Data transfers: Final recommendations by the EU Data Protection Board

On 18 June, the European Data Protection Board ("EDPB") adopted final recommendations on the supplementary measures to be taken by organisations transferring personal data to third countries in light of last year's Schrems II decision of the Court of Justice of the European Union.

The final recommendations do not differ materially from those issued for consultation in November 2020, on which we commented. They continue to be structured around the same series of steps, from data mapping and assessment of third country laws and practices, to the implementation of appropriate "supplementary measures" and other actions. Businesses that have already acted on the call to arms in the draft recommendations will consider that time well spent.

The recommendations also follow closely behind the European Commission's publication of new forms of standard contractual clauses ("SCCs"), which underscore the need to carry out transfer risk assessment based on the EDPB's recommendations (see our article on the new clauses here). With both the SCCs and the recommendations now in final form, organisations which are yet to do so should now feel compelled to act.

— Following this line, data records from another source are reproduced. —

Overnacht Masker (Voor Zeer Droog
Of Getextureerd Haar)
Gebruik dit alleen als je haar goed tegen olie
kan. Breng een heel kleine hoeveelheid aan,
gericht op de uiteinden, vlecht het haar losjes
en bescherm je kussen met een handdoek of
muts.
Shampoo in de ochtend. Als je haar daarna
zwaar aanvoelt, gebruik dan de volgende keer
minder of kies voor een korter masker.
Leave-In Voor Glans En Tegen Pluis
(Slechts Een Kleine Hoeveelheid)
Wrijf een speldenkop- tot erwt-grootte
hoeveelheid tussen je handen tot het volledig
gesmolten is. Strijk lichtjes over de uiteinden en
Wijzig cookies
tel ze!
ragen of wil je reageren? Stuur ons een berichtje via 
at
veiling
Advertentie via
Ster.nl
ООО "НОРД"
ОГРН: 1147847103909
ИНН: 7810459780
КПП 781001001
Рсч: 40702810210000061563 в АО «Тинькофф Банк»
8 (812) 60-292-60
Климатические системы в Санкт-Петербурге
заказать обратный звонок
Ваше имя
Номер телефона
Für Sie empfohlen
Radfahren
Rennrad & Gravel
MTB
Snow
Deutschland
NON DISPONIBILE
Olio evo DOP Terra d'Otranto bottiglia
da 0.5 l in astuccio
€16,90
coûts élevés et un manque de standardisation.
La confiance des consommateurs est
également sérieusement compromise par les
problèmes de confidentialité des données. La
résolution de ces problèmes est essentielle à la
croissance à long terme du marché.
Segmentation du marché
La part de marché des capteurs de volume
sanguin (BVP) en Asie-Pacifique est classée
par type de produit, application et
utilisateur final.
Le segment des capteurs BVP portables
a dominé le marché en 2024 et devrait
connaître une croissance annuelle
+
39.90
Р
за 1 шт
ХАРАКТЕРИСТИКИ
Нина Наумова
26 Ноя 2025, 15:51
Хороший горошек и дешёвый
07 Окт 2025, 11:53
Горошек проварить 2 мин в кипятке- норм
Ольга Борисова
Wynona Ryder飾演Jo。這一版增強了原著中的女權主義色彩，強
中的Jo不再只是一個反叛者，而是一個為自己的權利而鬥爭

The most significant difference in approach in the revised recommendations concerns the assessment of the legal environment in a third country. There is an increased focus on the assessment of the practices of the relevant country's public authorities in addition to publically-available legislation. According to the recommendations, this will be especially important where relevant legislation meets EU standards on its face but there is evidence to suggest the public authorities do not follow or enforce it, or if it is difficult to point to any relevant legislation at all.

However, businesses will be gratified to see the EDPB acknowledge that the focus on the practices of public authorities can cut both ways. If an organisation considers that transferred data may be impacted by third country legislation which does not enable compliance with the requirements of Schrems II (labelled "problematic legislation" by the EDPB), it may proceed with the transfer provided it has "no reason to believe that relevant and problematic legislation will be applied in practice" (and provided the assessment has been properly documented in the form of a "detail report"). The recommendations also provide that the "parameters of practical application" of problematic legislation can also be used to help identify appropriate supplementary measures.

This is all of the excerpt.